Lulus SBMPTN, Maba Harus Ikuti Pemkes

KENDARINEWS.COM–Universitas Halu Oleo (UHO) mengeluarkan aturan pemeriksaan kesehatan (Pemkes) bagi calon mahasiswa baru (Maba). Khusus jalur Seleksi Bersama Masuk Perguruan Tinggi Negeri (SBMPTN) 2022.

Mereka yang bakal mengikuti Pemkes merupakan Maba telah dinyatakan lulus SBMPTN dan telah registrasi ulang. Jumlahnya mencapai 3.252 peserta. Mereka juga harus membayar biaya Pemkes.

Rektor UHO, Prof. Dr. Muhammad Zamrun Firihu mengatakan, Maba yang lulus melalui jalur SBMPTN
tahun 2022 dan telah melakukan registrasi ulang harus mengikuti pemeriksaan kesehatan (Pemkes).

Proses ini akan dilakukan oleh tim dokter dari Fakultas Kedokteran (FK) UHO. “Aturannya sudah kami terbitkan.
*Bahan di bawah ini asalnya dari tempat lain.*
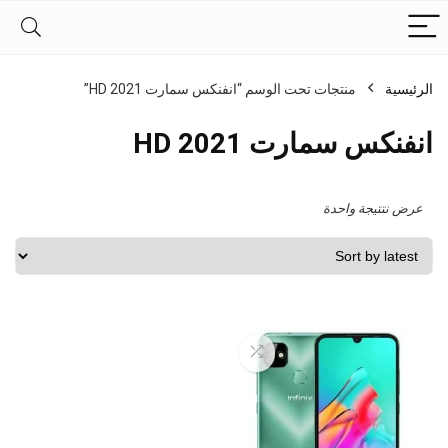
الرئيسية
منتجات تحت الوسم “انفنكس سمارت HD 2021”
انفنكس سمارت HD 2021
عرض نتتيجة واحدة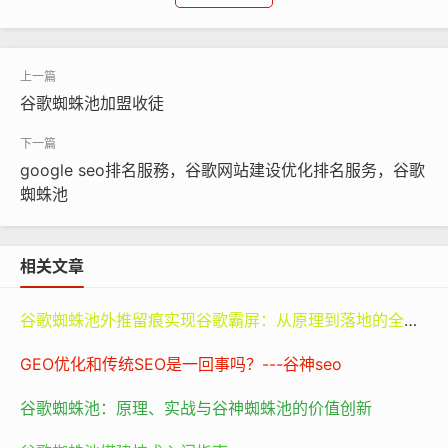
抓取和索引的频率，进而提高网站在谷歌搜索中的可见性
和排名。
谷歌蜘蛛池
的工作原理主要基于以下几个方面：
谷歌蜘蛛池加盟收徒
‌模拟用户行为‌：
蜘蛛池
软件可以模拟大量用户同时访问目
标网站，产生大量的点击和浏览行为。这种模拟行为会触
google seo排名服務，谷歌网站建设优化排名服务，谷歌
发谷歌搜索引擎对网站的重新抓取和索引，从而加快网站
蜘蛛池
内容的更新速度。
‌增加外部链接‌：
蜘蛛池
软件还可以在其他网站上创建指向
相关文章
目标网站的链接。这些外部链接不仅能为网站带来直接的
流量，还能提高网站在谷歌搜索中的权重和排名。
谷歌蜘蛛池外推留痕实现谷歌霸屏：从原理到落地的全路径指南
‌优化网站结构‌：虽然蜘蛛池软件本身不直接优化网站结
GEO优化和传统SEO是一回事吗？---谷神seo
构，但它可以通过增加网站内部链接和改善页面布局等方
谷歌蜘蛛池：原理、实战与谷神蜘蛛池的价值创新
式，提高网站对谷歌蜘蛛的友好性，从而有利于网站的抓
取和索引。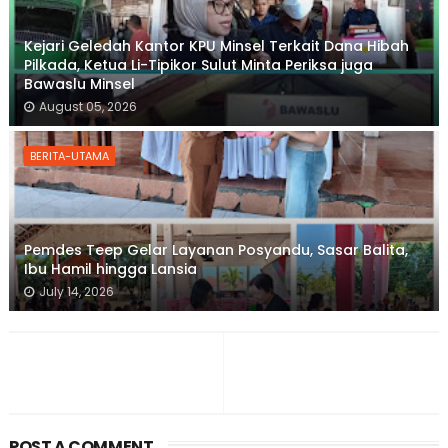
Kejari Geledah Kantor KPU Minsel Terkait Dana Hibah
Pilkada, Ketua Li-Tipikor Sulut Minta Periksa juga
Bawaslu Minsel
August 05, 2026
BERITA-UTAMA
Pemdes Teep Gelar Layanan Posyandu, Sasar Balita,
Ibu Hamil hingga Lansia
July 14, 2026
POST A COMMENT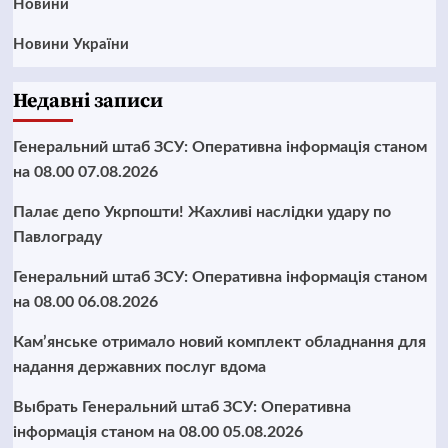
Новини
Новини України
Недавні записи
Генеральний штаб ЗСУ: Оперативна інформація станом
на 08.00 07.08.2026
Палає депо Укрпошти! Жахливі наслідки удару по
Павлограду
Генеральний штаб ЗСУ: Оперативна інформація станом
на 08.00 06.08.2026
Кам’янське отримало новий комплект обладнання для
надання державних послуг вдома
Выбрать Генеральний штаб ЗСУ: Оперативна
інформація станом на 08.00 05.08.2026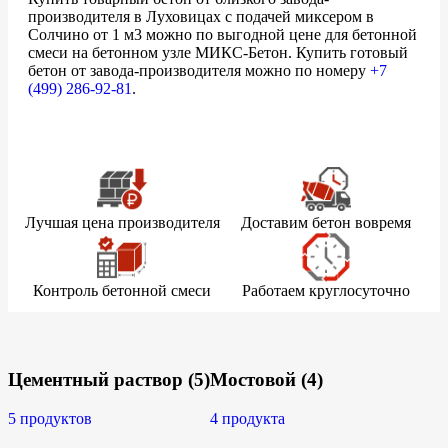
производителя в Луховицах с подачей миксером в
Солчино от 1 м3 можно по выгодной цене для бетонной
смеси на бетонном узле МИКС-Бетон. Купить готовый
бетон от завода-производителя можно по номеру
+7
(499)
286-92-81
.
Лучшая цена производителя
Доставим бетон вовремя
Контроль бетонной смеси
Работаем круглосуточно
Цементный раствор
(5)
Мостовой
(4)
5 продуктов
4 продукта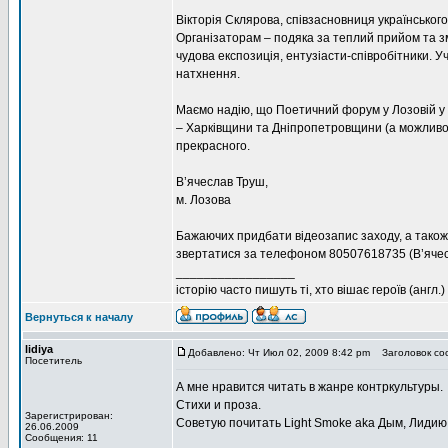
Вікторія Склярова, співзасновниця українськог
Організаторам – подяка за теплий прийом та з
чудова експозиція, ентузіасти-співробітники. Уч
натхнення.
Маємо надію, що Поетичний форум у Лозовій у м
– Харківщини та Дніпропетровщини (а можливо 
прекрасного.
В’ячеслав Труш,
м. Лозова
Бажаючих придбати відеозапис заходу, а також
звертатися за телефоном 80507618735 (В’ячес
_________________
історію часто пишуть ті, хто вішає героїв (англ.)
Вернуться к началу
lidiya
Добавлено: Чт Июл 02, 2009 8:42 pm
Заголовок со
Посетитель
А мне нравится читать в жанре контркультуры.
Стихи и проза.
Зарегистрирован:
Советую почитать Light Smoke aka Дым, Лидию
26.06.2009
Сообщения: 11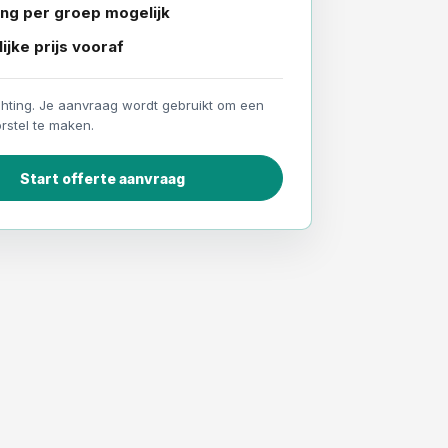
ing per groep mogelijk
ijke prijs vooraf
chting. Je aanvraag wordt gebruikt om een
rstel te maken.
Start offerte aanvraag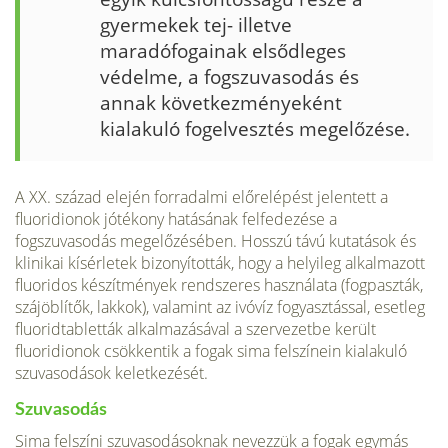
gyermekek tej- illetve
maradófogainak elsődleges
védelme, a fog­szuvasodás és
annak következményeként
kialakuló fogelvesztés megelőzése.
A XX. század elején forradalmi előrelépést jelentett a
fluoridionok jótékony hatásának felfedezése a
fogszuvasodás megelőzésében. Hosszú távú kutatások és
klinikai kísérletek bizonyították, hogy a helyileg alkalmazott
fluoridos készítmények rendszeres használata (fogpaszták,
szájöblítők, lakkok), valamint az ivóvíz fogyasztással, esetleg
fluoridtabletták alkal­mazásával a szervezetbe került
fluoridionok csökkentik a fogak sima fel­színein kialakuló
szuvasodások keletkezését.
Szuvasodás
Sima felszíni szuvasodásoknak nevezzük a fogak egymás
Pemkes bakal dilaksanakan mulai 18 Juli sampai 22 Juli 2022. Prosedur dan tahapan Pemkes,
akan disampaikan lebih lanjut melalui laman web resmi UHO,” kata Prof Zamrun, kemarin.

Mantan Dekan FMIPA UHO ini menjelaskan, dalam mengikuti Pemkes, peserta harus membawa bukti cetak registrasi ulang. Bukti itu dapat dicetak melalui laman http://daftarulang.uho.ac.id.

“Calon Maba yang lulus melalui jalur SBMPTN, namun tidak melakukan registrasi ulang, dinyatakan
batal dengan sendirinya atau dinyatakan mengundurkan diri,” tegasnya.

Sementara itu, Wakil Rektor I UHO, La Hamimu menambahkan, pembayaran biaya Pemkes bagi calon
Maba SBMPTN sebesar Rp 200 ribu. Pembayaran ini dilakukan secara online melalui salah satu dari e-Channel BNI (ATM BNI, Mobile Banking BNI, I-Bank Personal BNI, BNI SMS Banking, ATM Bersama, OVO, atau via transfer dari bank lain).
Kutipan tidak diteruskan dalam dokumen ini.